"We'll have another quick one. Here's Warren. This is Lord Peter Wimsey. This is on me."
"On me," corrected the photographer, a jaded young man with a disillusioned manner. "Three large White Labels, please. Well, here's all the best. Are you fit, Sally? Because we'd better make tracks. I've got to be up at Golders Green by two for the funeral."
Mr. Crowder of Crichton's appeared to have had the news broken to him already by Miss Twitterton, for he received the embassy in a spirit of gloomy acquiescence.
"The directors won't like it," he said, "but they've had to put up with such a lot that I suppose one irregularity more or less won't give 'em apoplexy." He had a small, anxious, yellow face like a monkey.
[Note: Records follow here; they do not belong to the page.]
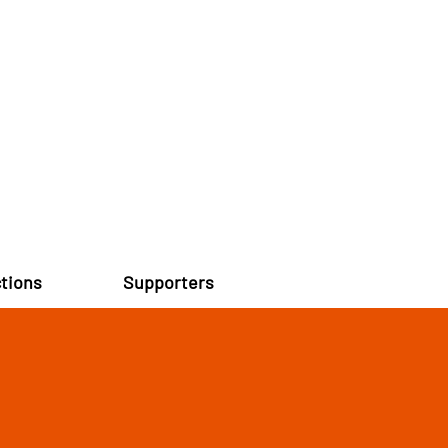
tions
Supporters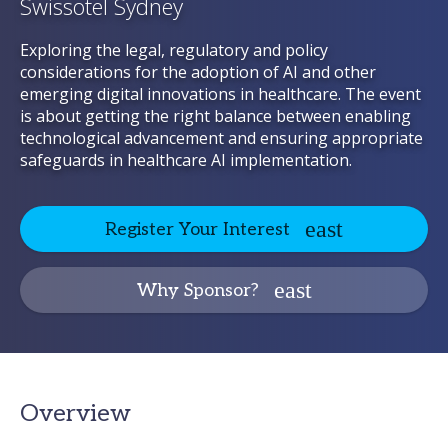
Swissotel Sydney
Exploring the legal, regulatory and policy
considerations for the adoption of AI and other
emerging digital innovations in healthcare. The event
is about getting the right balance between enabling
technological advancement and ensuring appropriate
safeguards in healthcare AI implementation.
Register Your Interest
Why Sponsor?
Overview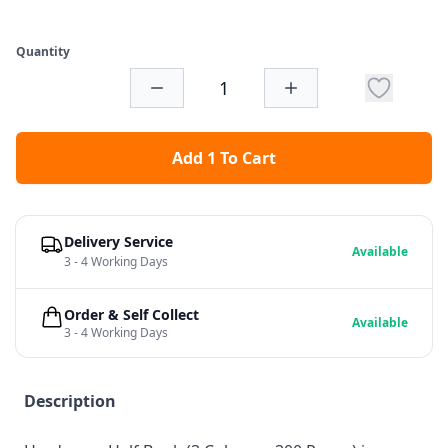
Quantity
Add 1 To Cart
Delivery Service
Available
3 - 4 Working Days
Order & Self Collect
Available
3 - 4 Working Days
Description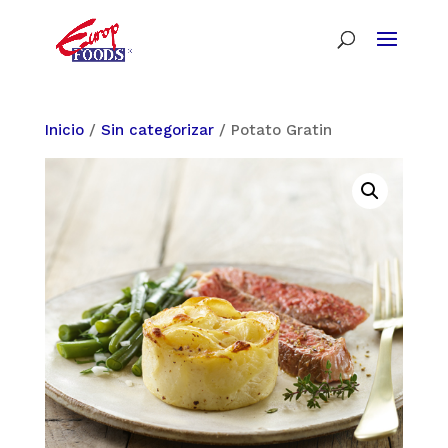
Inicio
/
Sin categorizar
/ Potato Gratin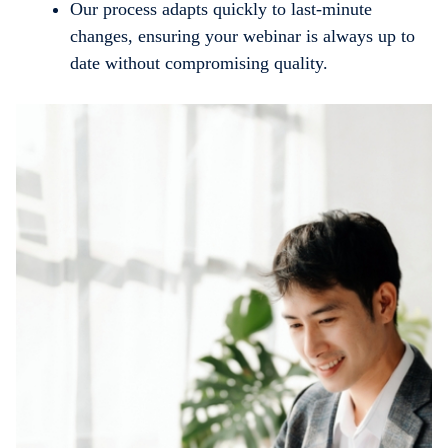
Our process adapts quickly to last-minute
changes, ensuring your webinar is always up to
date without compromising quality.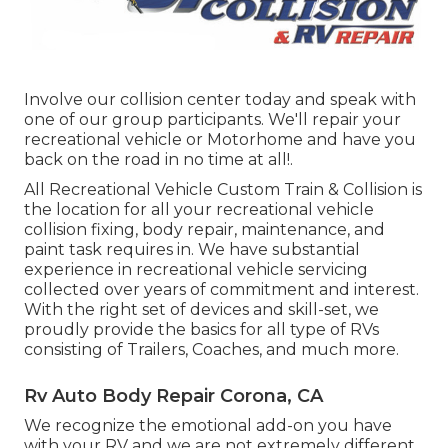
Involve our collision center today and speak with
one of our group participants. We'll repair your
recreational vehicle or Motorhome and have you
back on the road in no time at all!.
All Recreational Vehicle Custom Train & Collision is
the location for all your recreational vehicle
collision fixing, body repair, maintenance, and
paint task requires in. We have substantial
experience in recreational vehicle servicing
collected over years of commitment and interest.
With the right set of devices and skill-set, we
proudly provide the basics for all type of RVs
consisting of Trailers, Coaches, and much more.
Rv Auto Body Repair Corona, CA
We recognize the emotional add-on you have
with your RV and we are not extremely different.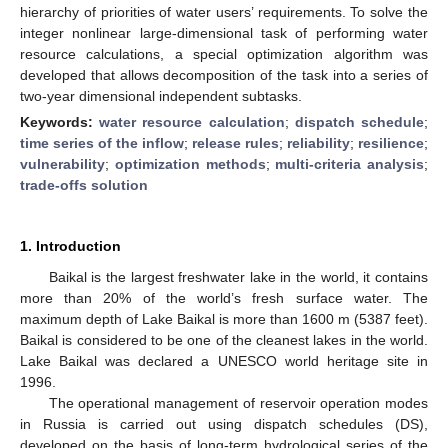
hierarchy of priorities of water users’ requirements. To solve the
integer nonlinear large-dimensional task of performing water
resource calculations, a special optimization algorithm was
developed that allows decomposition of the task into a series of
two-year dimensional independent subtasks.
Keywords:
water resource calculation
;
dispatch schedule
;
time series of the inflow
;
release rules
;
reliability
;
resilience
;
vulnerability
;
optimization methods
;
multi-criteria analysis
;
trade-offs solution
1. Introduction
Baikal is the largest freshwater lake in the world, it contains
more than 20% of the world’s fresh surface water. The
maximum depth of Lake Baikal is more than 1600 m (5387 feet).
Baikal is considered to be one of the cleanest lakes in the world.
Lake Baikal was declared a UNESCO world heritage site in
1996.
The operational management of reservoir operation modes
in Russia is carried out using dispatch schedules (DS),
developed on the basis of long-term hydrological series of the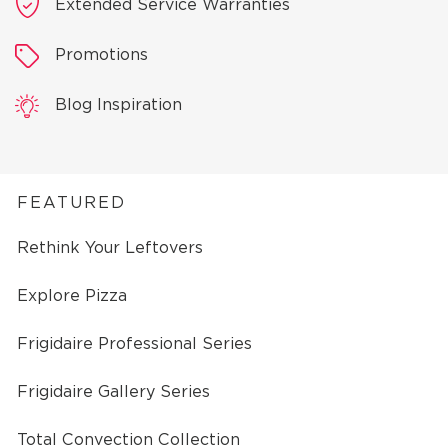
Extended Service Warranties
Promotions
Blog Inspiration
FEATURED
Rethink Your Leftovers
Explore Pizza
Frigidaire Professional Series
Frigidaire Gallery Series
Total Convection Collection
Wimsey put him down as being in his late thirties. He noticed his fine, capable hands, one of which was disfigured by a strip of sticking-plaster.
"Damaged yourself?" said Wimsey pleasantly, as they made their way upstairs to the studio. "Mustn't make a practice of that, what? An artist's hands are his livelihood—except, of course, for Armless Wonders and people of that kind! Awkward job, painting with your toes."
"Oh, it's nothing much," said Crowder, "but it's best to keep the paint out of surface scratches. There's such a thing as lead-poisoning. Well, here's this dud portrait, such as it is. I don't mind telling you that it didn't please the sitter. In fact, he wouldn't have it at any price."
"Not flattering enough?" asked Hardy.
"As you say." The painter pulled out a four by three canvas from its hiding-place behind a stack of poster cartoons, and heaved it up on to the easel.
"Oh!" said Hardy, a little surprised. Not that there was any reason for surprise as far as the painting itself was concerned. It was a straight-forward handling enough; the skill and originality of the brush-work being of the kind that interests the painter without shocking the ignorant.
"Oh!" said Hardy. "Was he really like that?"